SUMMARY OF THE INVENTION
[0024] In the FRC, a high gradation level is realized in a pseudo
manner by using a visual integration effect in a time direction, as
described above. However, when changes of pixel values at the same
position are significant due to a motion in images, so-called
flicker may become noticeable.
[0025] On the other hand, in the error diffusion method, noise
(quantization error) after noise shaping is added to a pixel value,
but the quantization error on which noise shaping is performed is a
quantization error of (a pixel value of) a pixel that is spatially
approximate to a target pixel. For this reason, in the error
diffusion method, when an original image is a still image,
quantization errors of pixels at the same position of respective
frames have a same value, and same noise (noise after noise
shaping) is added to the pixel values of the pixels at the same
position of the respective frames.
[0026] FIG. 2 illustrates three sequential frames of an original
image on which gradation conversion is to be performed (hereinafter
referred to as target image).
[0027] When the target image is a still image, the pixel values of
pixels at the same position in the respective three frames in FIG.

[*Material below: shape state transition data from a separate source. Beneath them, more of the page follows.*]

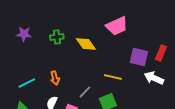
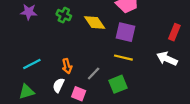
green cross: (57, 37) -> (64, 15), turned 32
purple square: (139, 57) -> (125, 32), moved
orange arrow: (55, 78) -> (67, 66), moved

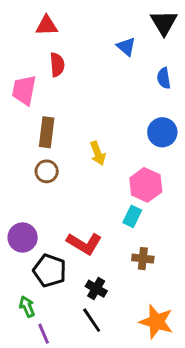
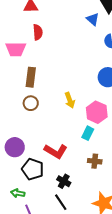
blue triangle: (126, 47) -> (93, 19), moved
pink trapezoid: (24, 90) -> (16, 49), turned -100
yellow arrow: (98, 153) -> (70, 100), moved
green arrow: (27, 307) -> (18, 193), turned -56

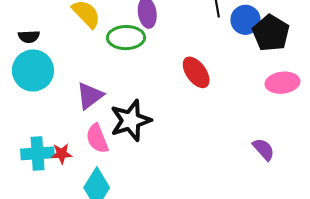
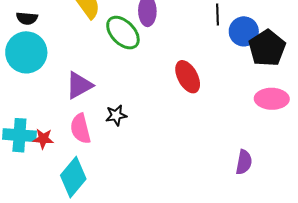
green ellipse: (126, 38) -> (123, 33), turned 39
black star: (131, 120) -> (116, 115), size x0.5
purple semicircle: (264, 149) -> (244, 162), turned 45

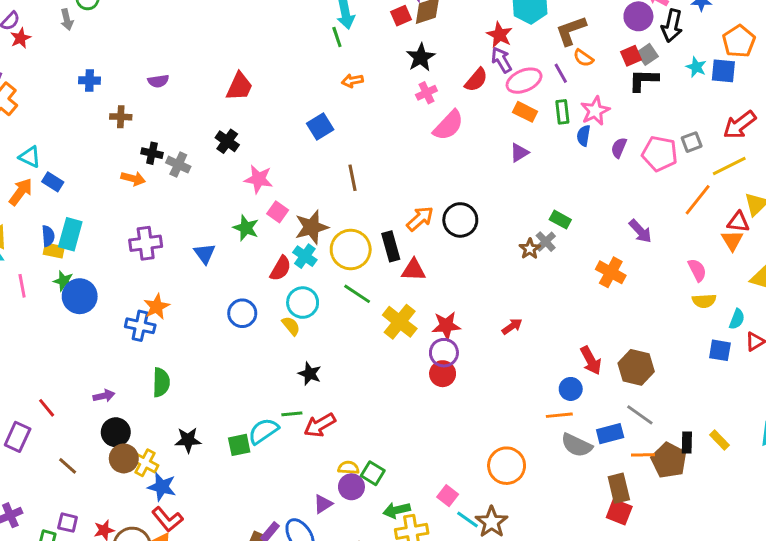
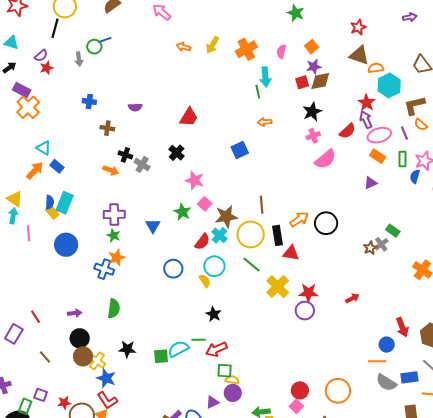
brown line: (352, 178) -> (262, 205), moved
yellow rectangle: (54, 250) -> (52, 212), turned 32
green star: (64, 281) -> (113, 235), moved
red circle: (443, 374) -> (300, 390), moved
green square: (373, 473) -> (225, 371), moved, turned -35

2 are the same. Therefore, the quantization errors of the pixels at
the same position in the respective three frames in FIG. 2 are the
same, and the noises added to the pixel values of the pixels at the
same position before quantization are the same. As a result, the
pixel values of the pixels at the same position in the respective
three frames in FIG. 2 are also the same after gradation
conversion.
[0028] Note that, in the FRC, the pixel values of pixels at the
same position in a plurality of sequential frames of a
gradation-converted image may be different from each other, even
when the image is a still image.
[0029] In the error diffusion method, flicker does not occur unlike
in the FRC. However, in the error diffusion method, noise is added
to a target image, and thus the noise added to pixel values may be
noticeable when a gradation-converted image in which (quantized)

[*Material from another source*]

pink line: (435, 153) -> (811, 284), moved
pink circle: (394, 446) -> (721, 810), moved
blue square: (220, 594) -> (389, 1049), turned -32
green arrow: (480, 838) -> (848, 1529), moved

pixel values change in low frequencies is obtained in a case where
an amplitude level of one step of gradation is high in the
gradation-conversion image (e.g., in a case where an amplitude
level of one step of gradation is high in a 6-bit image obtained
through gradation conversion performed on an 8-bit image).
[0030] Accordingly, it is desirable to improve a perceived quality
of a gradation-converted image.
[0031] According to an embodiment of the present invention, there
is provided an image processing apparatus including gradation
converting means for simultaneously performing space-direction
.DELTA..SIGMA. modulation and time-direction .DELTA..SIGMA.
modulation on an image, thereby converting a gradation level of the
image. Also, there is provided a program causing a computer to
function as the image processing apparatus.
[0032] According to an embodiment of the present invention, there
is provided an image processing method for an image processing
apparatus that performs gradation conversion on an image. The image
processing method includes the step of simultaneously performing
space-direction .DELTA..SIGMA. modulation and time-direction
.DELTA..SIGMA. modulation on an image, thereby converting a
gradation level of the image.
[0033] In the foregoing image processing apparatus, image
processing method, and program, space-direction .DELTA..SIGMA.
modulation and time-direction .DELTA..SIGMA. modulation are
simultaneously performed on an image, whereby a gradation level of
the image is converted.
[0034] The image processing apparatus may be an independent
apparatus or may be an internal block constituting an
apparatus.
[0035] The program can be provided by being transmitted via a
transmission medium or by being recorded on a recording medium.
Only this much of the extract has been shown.